- Born: Ángela Altagracia Carrasco Rodríguez 23 January 1951 (age 75) Montecristi, Dominican Republic
- Occupation: Singer
- Instruments: Vocals
- Years active: 1970–present

= Ángela Carrasco =

Dominican Republic singer (born 1951)

Ángela Altagracia Carrasco Rodríguez (born 23 January 1951) is a Dominican singer. She rose to prominence in Spain in the 1970s and recorded a series of hits across Latin America, Spain and the United States, and in 2015 received the Latin Grammy Lifetime Achievement Award.

== Early life ==
Carrasco was born in Montecristi. At the age of seven she appeared in advertising, singing a jingle for a soft drink to a tune composed by Salvador Sturla.

== Career ==
Carrasco moved from the Dominican Republic to Spain, where she was cast as Mary Magdalene opposite Camilo Sesto in the first Spanish-language production of Jesus Christ Superstar in the mid-1970s. In the late 1970s she recorded the singles "Cariño mío" ("Love of Mine") and "Quererte a ti" ("Loving You"), the latter of which was released across Latin America, the United States and Europe.

She later recorded the albums Dama del Caribe, Candela and Ángela. Her single "Boca rosa" reached number one on the Billboard Hot Latin Tracks chart in late 1988.

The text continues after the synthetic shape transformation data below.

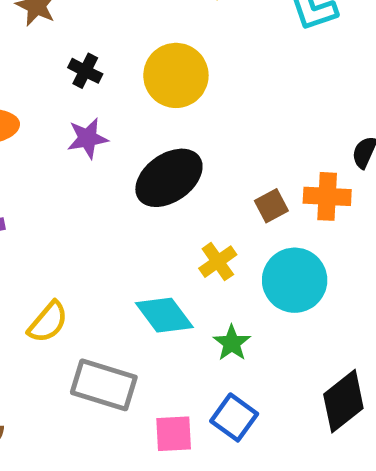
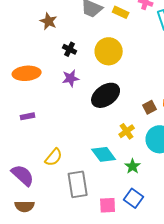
gray rectangle: (104, 385) -> (78, 184), turned 64

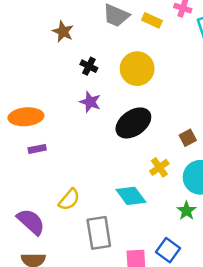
orange ellipse: (27, 73) -> (26, 117), moved
purple star: (71, 78) -> (90, 102), turned 30
green star: (133, 166) -> (187, 211), moved

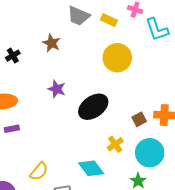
brown star: (63, 32) -> (51, 43), moved
black cross: (89, 66) -> (13, 56), moved, turned 32
yellow circle: (137, 69) -> (117, 58), moved

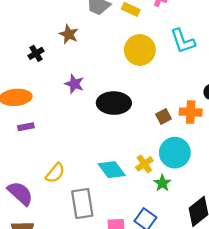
cyan L-shape: (157, 29) -> (183, 41), moved
black cross: (13, 56) -> (36, 53), moved
black ellipse: (93, 107) -> (114, 103), turned 36
yellow cross: (115, 144) -> (144, 164), moved

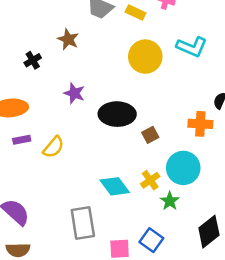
cyan L-shape: (183, 41) -> (192, 47), turned -48
brown square: (164, 117) -> (150, 135), moved
yellow semicircle: (55, 173) -> (53, 147), moved

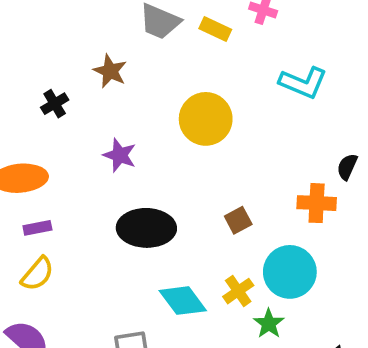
yellow circle: (145, 57) -> (206, 119), moved
black ellipse: (117, 114) -> (146, 228), moved
yellow semicircle: (53, 147) -> (37, 274), moved

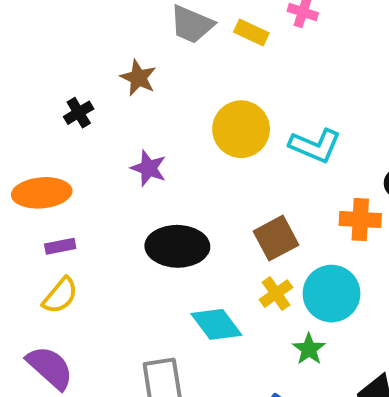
cyan L-shape: (303, 83) -> (315, 146), moved
brown square: (238, 220) -> (276, 238), size x1.5
yellow cross: (238, 291) -> (276, 294), moved

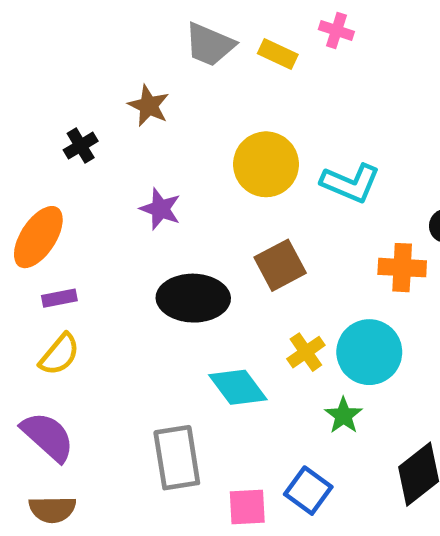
orange ellipse: (42, 193) -> (38, 237), turned -52
brown square: (276, 238) -> (280, 265), moved

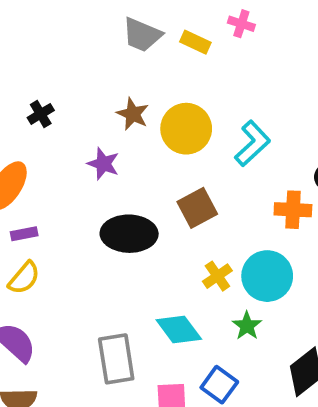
brown star: (149, 106) -> (133, 114), moved
cyan L-shape: (351, 183) -> (252, 143), turned -66
cyan diamond: (238, 387) -> (179, 329), moved

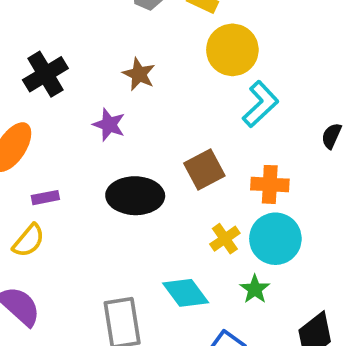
black cross: (41, 114) -> (45, 74), size x1.6
yellow circle: (186, 129) -> (232, 50), moved
orange cross: (293, 210) -> (270, 184), moved
purple rectangle: (24, 234) -> (45, 198), moved

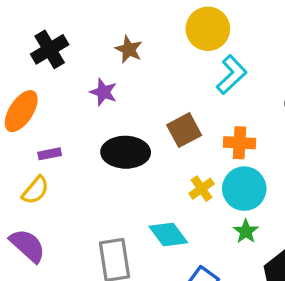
green star: (255, 289) -> (246, 231), moved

Carrasco continued to record, releasing the album Muy personal, which combined new material with new versions of earlier songs including "No, no hay nadie más" and "No sé cómo amarle", the Spanish version of "I Don't Know How to Love Him" from Jesus Christ Superstar. She has also worked in theatre.

== Awards ==
In 1993, Carrasco received the Lo Nuestro Award for Tropical Female Artist of the Year.

In September 2015, the Latin Recording Academy named Carrasco one of the recipients of that year's Lifetime Achievement Award, alongside Gato Barbieri, Ana Belén and Víctor Manuel, Djavan, El Gran Combo de Puerto Rico and Pablo Milanés. The awards were presented at the KÀ Theatre at the MGM Grand in Las Vegas on 18 November 2015, during the week of the 16th Annual Latin Grammy Awards.